-- DATA IN THIS EXERCISE follows --

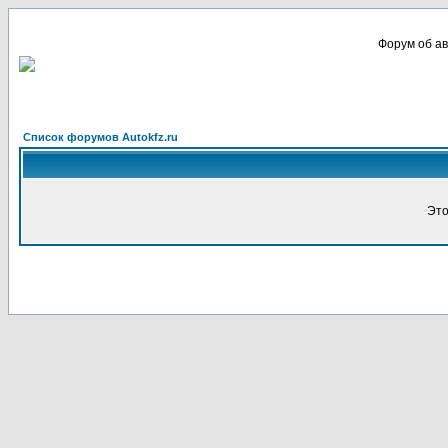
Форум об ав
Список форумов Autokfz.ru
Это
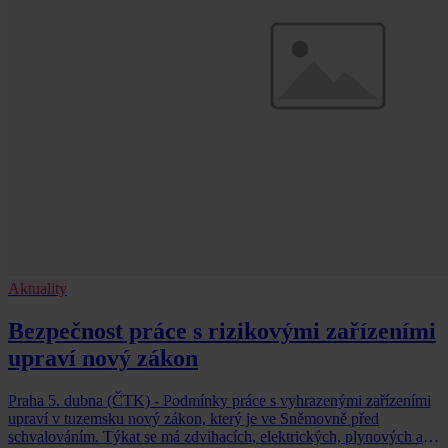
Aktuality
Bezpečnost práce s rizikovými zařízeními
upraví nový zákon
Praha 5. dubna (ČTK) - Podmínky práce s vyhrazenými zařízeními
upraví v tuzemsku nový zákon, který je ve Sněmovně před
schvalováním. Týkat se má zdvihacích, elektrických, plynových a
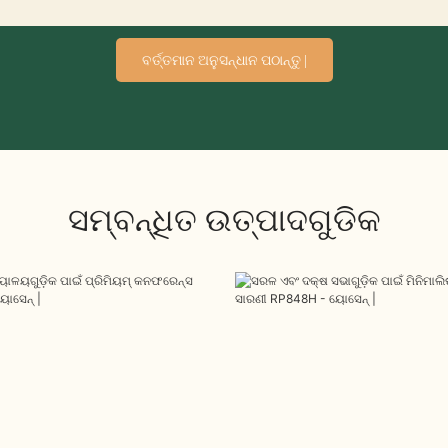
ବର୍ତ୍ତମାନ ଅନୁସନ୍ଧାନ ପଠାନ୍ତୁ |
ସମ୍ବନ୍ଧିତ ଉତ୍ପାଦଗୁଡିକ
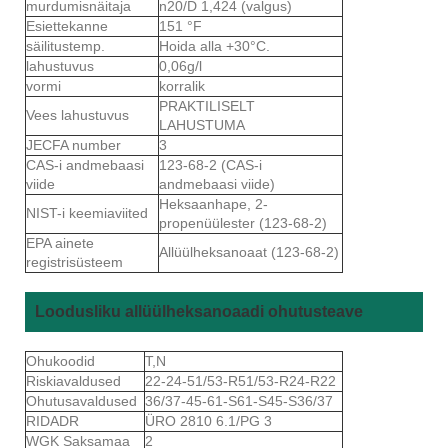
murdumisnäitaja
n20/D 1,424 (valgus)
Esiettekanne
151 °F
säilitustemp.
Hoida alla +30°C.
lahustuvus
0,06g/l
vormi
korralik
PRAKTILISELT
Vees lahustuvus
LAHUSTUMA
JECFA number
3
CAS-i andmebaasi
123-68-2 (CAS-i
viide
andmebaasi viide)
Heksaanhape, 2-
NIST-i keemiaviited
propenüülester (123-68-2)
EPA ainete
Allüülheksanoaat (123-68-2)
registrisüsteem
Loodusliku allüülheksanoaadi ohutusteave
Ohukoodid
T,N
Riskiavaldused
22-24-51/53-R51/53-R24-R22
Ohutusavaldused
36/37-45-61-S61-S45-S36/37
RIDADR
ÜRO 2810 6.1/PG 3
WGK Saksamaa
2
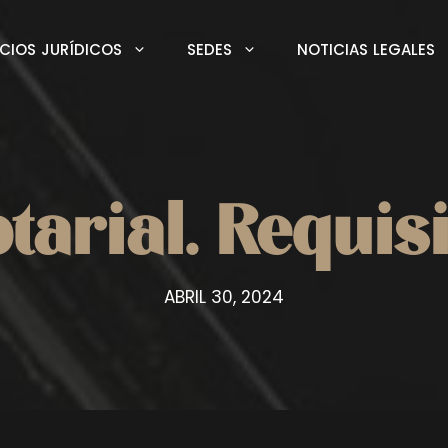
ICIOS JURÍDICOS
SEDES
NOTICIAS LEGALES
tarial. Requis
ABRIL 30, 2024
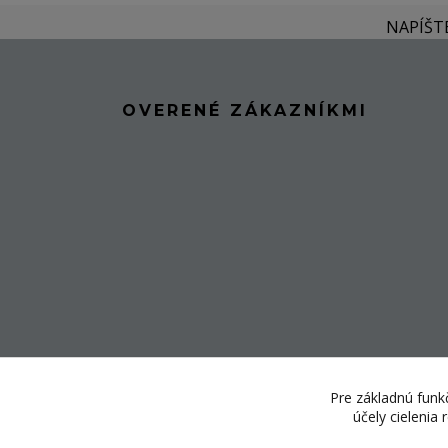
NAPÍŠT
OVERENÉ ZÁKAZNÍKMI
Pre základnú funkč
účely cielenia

-- DATA IN THIS EXERCISE concluded --
-- DATA IN THIS EXERCISE follows --

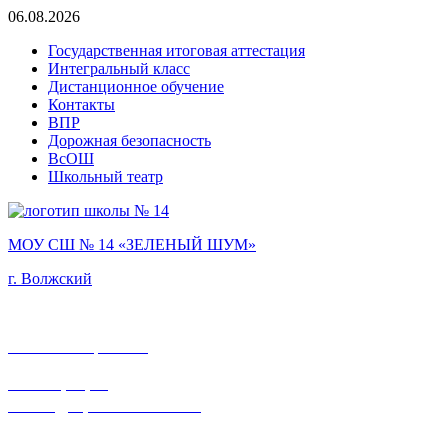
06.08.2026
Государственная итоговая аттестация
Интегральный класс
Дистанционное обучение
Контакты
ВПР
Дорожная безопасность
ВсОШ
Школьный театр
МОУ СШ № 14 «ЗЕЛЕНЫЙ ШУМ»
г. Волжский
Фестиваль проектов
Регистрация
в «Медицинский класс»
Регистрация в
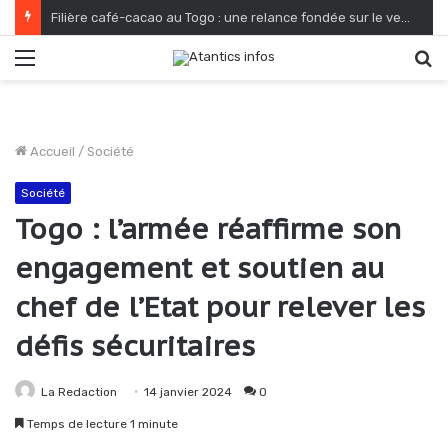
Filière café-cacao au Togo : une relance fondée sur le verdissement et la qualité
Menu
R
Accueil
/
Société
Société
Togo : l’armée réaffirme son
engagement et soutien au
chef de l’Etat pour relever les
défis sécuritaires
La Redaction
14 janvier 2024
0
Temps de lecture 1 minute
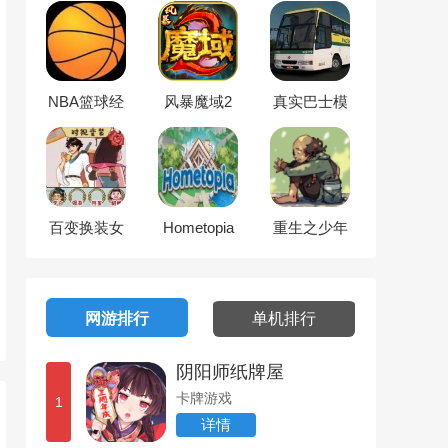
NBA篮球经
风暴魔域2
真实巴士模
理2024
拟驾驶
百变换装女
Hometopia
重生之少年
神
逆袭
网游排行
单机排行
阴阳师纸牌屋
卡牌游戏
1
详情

-- DATA IN THIS EXERCISE concluded --
-- DATA IN THIS EXERCISE follows --

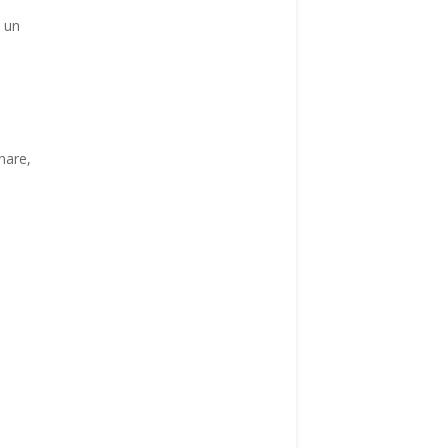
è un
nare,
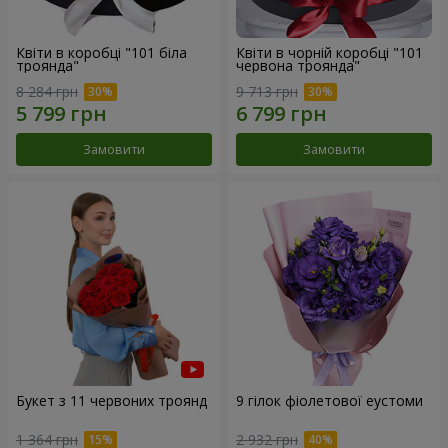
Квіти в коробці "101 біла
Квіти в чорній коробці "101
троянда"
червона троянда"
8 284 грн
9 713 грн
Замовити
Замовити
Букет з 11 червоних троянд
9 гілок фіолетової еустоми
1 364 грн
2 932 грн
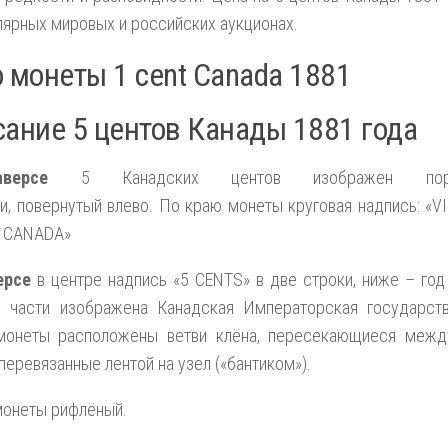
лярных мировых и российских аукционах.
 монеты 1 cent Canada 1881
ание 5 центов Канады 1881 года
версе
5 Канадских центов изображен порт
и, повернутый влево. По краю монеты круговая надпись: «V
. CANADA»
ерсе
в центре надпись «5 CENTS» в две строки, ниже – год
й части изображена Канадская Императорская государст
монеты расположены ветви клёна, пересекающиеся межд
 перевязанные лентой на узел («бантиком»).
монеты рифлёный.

-- DATA IN THIS EXERCISE concluded --

Scan the records above for the word "центов" and return every line where it occurs.

ание 5 центов Канады 1881 года
5 Канадских центов изображен порт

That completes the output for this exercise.